Lawsuit Against Bank Directors Thrown Out Over Technicality
In a new case, the complaint was filed by a group of bank shareholders, attempting to plead a “holder claim” for damages incurred as a result of being induced by negligent misrepresentations to hold their bank stock rather than sell it before it became worthless.
With the proliferation of bank failures over the past several years, especially in Georgia, it is no surprise that lawsuits against the officers and directors of the failed banks are beginning to pop up. This type of suit is commonly referred to as a “holder claim.” However, these types of lawsuits require particular allegations be included in the Complaint as well as proof of specific facts. These suits are somewhat akin to a fraud claim in that the plaintiff must show that the defendant made misleading or false statements which induced the plaintiff to buy or hold bank stock.

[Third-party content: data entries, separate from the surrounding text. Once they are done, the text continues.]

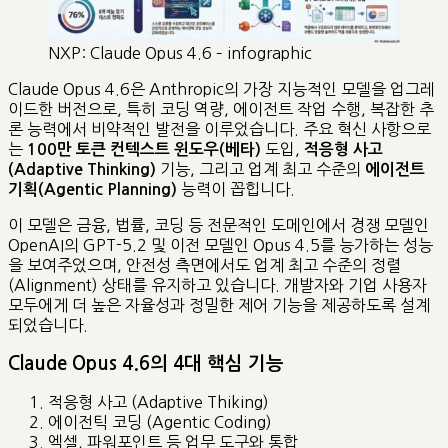
NXP: Claude Opus 4.6 – infographic
Claude Opus 4.6은 Anthropic의 가장 지능적인 모델을 업그레
이드한 버전으로, 특히 코딩 역량, 에이전트 작업 수행, 복잡한 추
론 능력에서 비약적인 발전을 이루었습니다. 주요 혁신 사항으로
는
도입,
100만 토큰 컨텍스트 윈도우(베타)
적응형 사고
기능, 그리고 업계 최고 수준의
(Adaptive Thinking)
에이전트
능력이 꼽힙니다.
기획(Agentic Planning)
이 모델은 금융, 법률, 코딩 등 전문적인 도메인에서 경쟁 모델인
OpenAI의 GPT-5.2 및 이전 모델인 Opus 4.5를 능가하는 성능
을 보여주었으며, 안전성 측면에서도 업계 최고 수준의 정렬
(Alignment) 상태를 유지하고 있습니다. 개발자와 기업 사용자
모두에게 더 높은 자율성과 정밀한 제어 기능을 제공하도록 설계
되었습니다.
Claude Opus 4.6의 4대 핵심 기능
적응형 사고 (Adaptive Thiking)
에이전틱 코딩 (Agentic Coding)
엑셀, 파워포인트 등 업무 도구와 통합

The Complaint must allege that the defendant had direct, personal communication with the plaintiff. This means either a face to face meeting or a telephone conversation. In other words, the communication must be personal or unique to the plaintiff. A publicly disseminated stock forecasts will not satisfy the direct communication requirement. In addition, the Complaint must also allege specific reliance by actions, as distinguished from unspoken and unrecorded thoughts and decisions, that would indicate the shareholders actually relied on the misrepresentations.
The failure to include either of these allegations in the Complaint will result in a dismissal of the lawsuit, which is exactly what happened in Anderson v. Daniel, No. A11A2106, WL 414465 Ga.App. (February 10, 2012).